The best way to answer that is to look back on my career. My first job out of college was editor of a little weekly newspaper in Wolf Point, Mont. I love newspapers for their ability to responsibly inform their communities, an obligation that I took seriously as a reporter and editor. As I climbed the ranks of journalism, I always considered my next post on the basis of nearby hunting and fishing opportunities. So it was probably natural that my next career was in magazines – specifically outdoors magazines.

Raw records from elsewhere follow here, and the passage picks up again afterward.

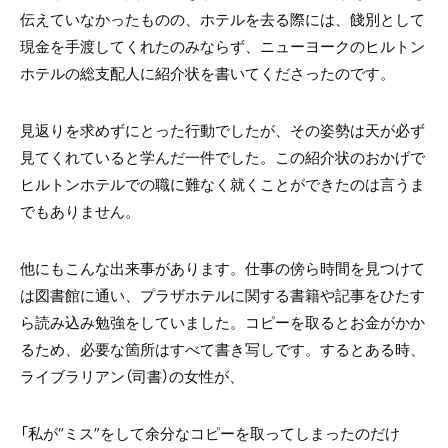
伝えていなかったものの、ホテルを去る際には、餞別として
現金を手渡してくれたのみならず、ニューヨークのヒルトン
ホテルの総支配人に紹介状を書いてくださったのです。
見返りを求めずにとった行動でしたが、その姿勢は天が必ず
見てくれていると学んだ一件でした。この紹介状のおかげで
ヒルトンホテルでの職に難なく就くことができたのは言うま
でもありません。
他にもこんな出来事があります。仕事の傍ら時間を見つけて
は図書館に通い、プラザホテルに関する書籍や記事をひたす
ら読み込み勉強をしていました。コピーを取るとお金がかか
るため、必要な箇所はすべて書き写しです。するとある時、
ライブラリアン（司書）の女性が、
「私が“ミス”をして余分なコピーを取ってしまったのだけ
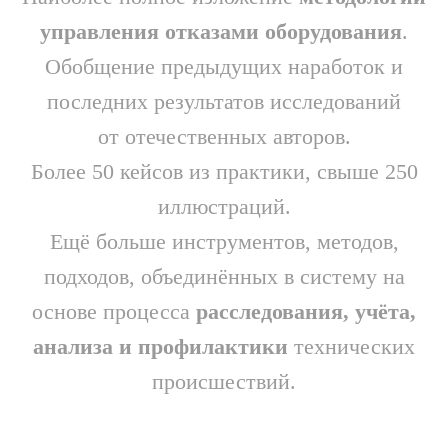
управления отказами оборудования
.
Обобщение предыдущих наработок и
последних результатов исследований
от отечественных авторов.
Более 50 кейсов из практики, свыше 250
иллюстраций.
Ещё больше инструментов, методов,
подходов, объединённых в систему на
основе процесса
расследования, учёта,
анализа и профилактики
технических
происшествий.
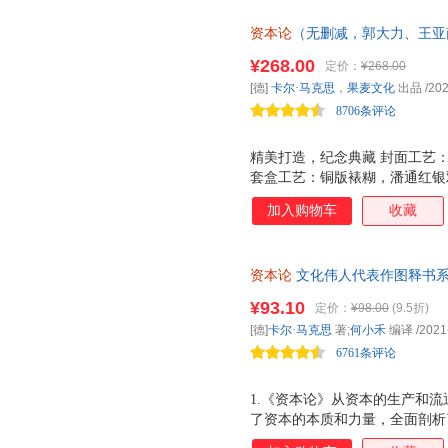
李靖
雷霆
黄少安
五洲传播出版社
山西人民出版社
文化艺
高鸿业
资本论
冯涛
（无删减，郭大力、王亚
德隆·阿
人民卫生出版社
书彻底明白打工真相！） 套盒
天天出版社
中国方
彼得·考夫曼
朱丽
周濂
¥268.00
定价：
¥268.00
封面，升级阅读体验。为什么科
兰州大学出版社
中共党史出版社
中央文
[德]
卡尔·马克思
，
果麦文化
出品
/202
张杨
张燕
张宁
到钱？为什么我们感到自己被工
中国税务出版社
云南科技出版社
8706条评论
击碎焦虑和内耗！果麦出品
西蒙娜·德·波伏瓦
吴勇
王乐
福建少年儿童出版社
福建教育出版社
人民中
王超
陶然
施康强
精美打造，纪念典藏 封面工艺
蓝天出版社
重庆大学出版社
生活书
莫莉·班
吕鹏
刘宇
套盒工艺：铜版裱糊，潘通红银
中国戏剧出版社
晨光出版社
成都地
艺：高松轻胶，轻盈易携，环保
李一鸣
李岩
李小均
加入购物车
收藏
167*230的大16开本，版心
明天出版社
北方妇女儿童出版社
李芳
杰夫·戴尔
姜涛
式、大幅图表排版升级；根据现
学苑出版社
广东旅游出版社
海洋出
曹琳琳
一章结尾单列注释，不随页注释
伯特兰·罗素
比尔·布
资本论
文化伟人代表作图释书系
中国医药科技出版社
战友恩格斯说 自资本家和劳动
中国宇航出版社
云南美
郑指梁
赵永久
赵耀
本书还对于劳动者更重要了。我
四川教育出版社
¥93.10
中西书局
陕西旅
定价：
¥98.00
(9.5折)
张建伟
约瑟夫
许小年
动的关系这一个轴心上。对于这
[德]
卡尔·马克思
著;
何小禾
编译
/2021
山东省地图出版社
青岛出版社
辽宁大
个说明的根本性和透辟性，只有
吴晓波
吴娜
王星
6761条评论
凤凰出版社
广陵书社
中南大
王国章
王芳
田园
湖南科学技术出版社
中国地质大学出版社
湖北教
彭凯平
庞绍堂
玛丽·加
1.《资本论》从资本的生产和
贵州教育出版社
甘肃文化出版社
了资本的本质和力量，全面剖析
刘北成
莱维
金帆
是一部具有崭新经济理论体系，
中国环境科学出版社
中国画报出版社
军事科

For half a decade, I was the editor of Fishing & Hunting News, a mashup of newspaper and magazine. It was the hook-and-bullet bible for its subscribers. It came out every two weeks, told readers specifically where to fish and hunt anywhere and everywhere in the West. I’d probably still be its editor if it hadn’t gone out of business, a victim of the digital economy. Who needs a newsprint magazine when you can get that same information off the internet?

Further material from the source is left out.